Thursday, September 27, 2012

Vietnamese Hospitality: Hue Style

Before I go to sleep, I wanted to share an example of how ridiculously nice Hue people are.

Last night, the rim of my bike tire bent like a gummy bear (I can't quite think of any other comparison right now... maybe because I'm craving gummy bears), and I wasn't able to take it home. Luckily, one friend from our group had a motorcycle and he offered to take it up to the dorm for me, and I was ever so grateful. However, by the time we reached the dorm, the front gate was locked. Before we realized we had to go to the other side of the building, we had already dismounted and unravelled the rope from around the bike. I decided I was too tired to put the bicycle back on the motorbike, or to even throw the bike over the gate, so I locked it to a tree outside the building and called it a night.

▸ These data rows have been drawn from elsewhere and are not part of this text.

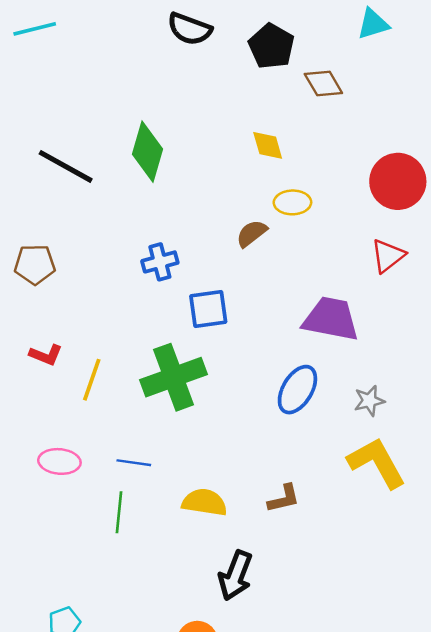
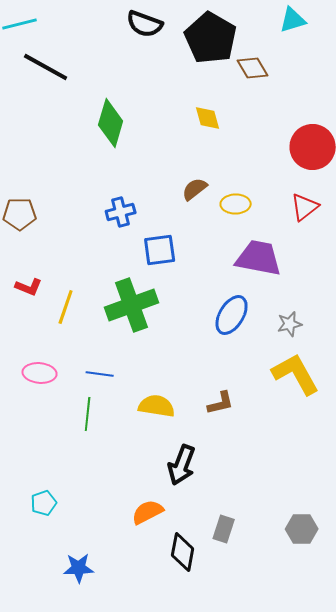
black pentagon: (271, 46) -> (211, 38), size x1.4
black line: (66, 166) -> (46, 67), moved
yellow ellipse: (292, 202) -> (236, 204), moved

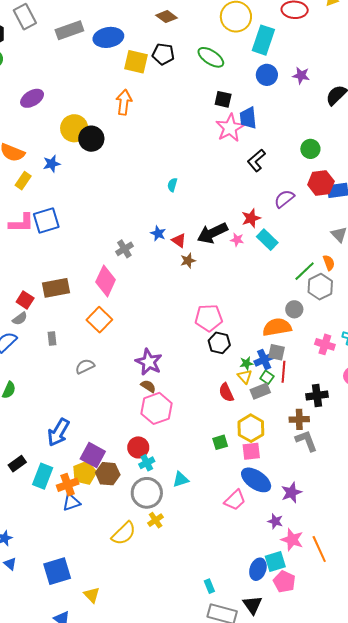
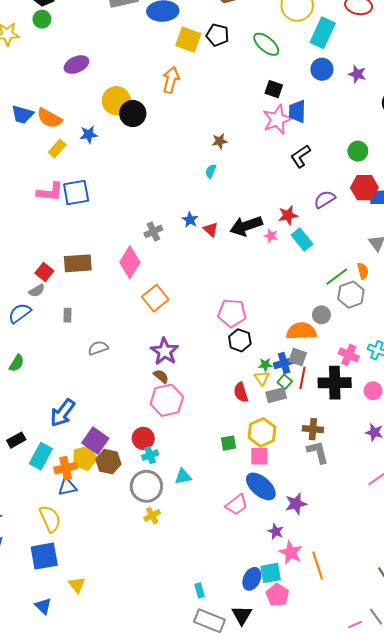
brown star: (188, 261) -> (220, 141), moved
orange square: (99, 320) -> (155, 298), moved
black cross: (317, 395) -> (335, 383), moved, size x1.4
yellow semicircle: (124, 533) -> (50, 519), moved, turned -76

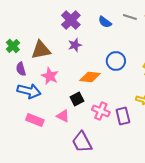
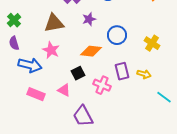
purple star: (75, 45) -> (89, 19), moved
brown triangle: (41, 50) -> (54, 23), moved
purple semicircle: (21, 69) -> (14, 43), moved
purple rectangle: (123, 116) -> (122, 71), moved

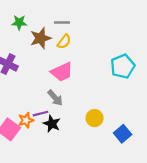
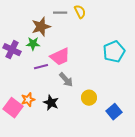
green star: (19, 22) -> (33, 44), moved
yellow semicircle: (64, 42) -> (80, 12), moved, turned -64
gray arrow: (55, 98) -> (66, 80), moved
purple line: (41, 114) -> (41, 67), moved

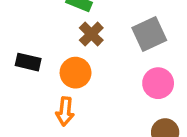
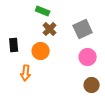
black rectangle: (28, 62) -> (14, 45), turned 72
orange arrow: (65, 111) -> (26, 73), moved

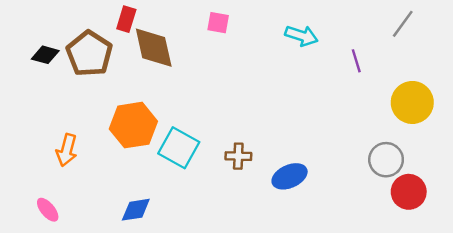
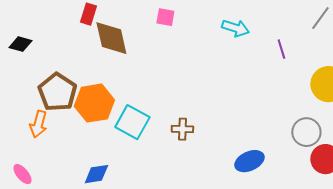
brown pentagon: (89, 54) -> (57, 92), moved
blue ellipse: (290, 176) -> (249, 161), moved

In the morning, I wondered if my bike had gotten impounded or stolen. I came outside and saw a heavy chain around the front tire. I walked over the man who watches over the bicycles, waiting for a long lecture about how I should come back to the dorm before the gate closes, how I should never park the bike outside, etc. I put on my sweetest voice and started with a "Bac oi..." ("hey Uncle...") --

A little background on my relationship with Bac -- he saw that I didn't have a ride to the airport to catch my flight to Sai Gon, and instead of letting me take an expensive taxi, he offered to drive me on his motorbike. I honestly thought he didn't like me because I would always smile and say hi to him, and I wouldn't really get anything back. But over the bike ride to the airport, he warmed up to me and talked to me about his family and all his travels. He's really an awesome guy.

Back to the story -- I approached him very calmly and told him about the situation. He told me that he didn't impound it. He just wanted to put a chain around the front tire to make sure it wouldn't get stolen. I would've hugged him right then and there if it were appropriate. (Vietnamese people don't really hug.)

After he unchained it, the womyn who sell me banh mi (sandwiches) waved me over to have breakfast.  (Once you have loyalties to one banh mi stand -- there are about 3 at my school -- you can't go anywhere else. Not that I would want to. They're like my aunties.) I told them I had to walk my bike over to the bike shop for it to get fixed. They said that it was too far for me to walk and carry it. They turned to a random motorcyclist and told me that he would drive me and the bike over the shop, no problem. Only 10,000 dong (50 cents). I lifted the back wheel, thought about walking that way for about half a mile, and decided that I could pay up the 50 cents. Another man helped us get the bike on the back of his motorbike, and we rolled off.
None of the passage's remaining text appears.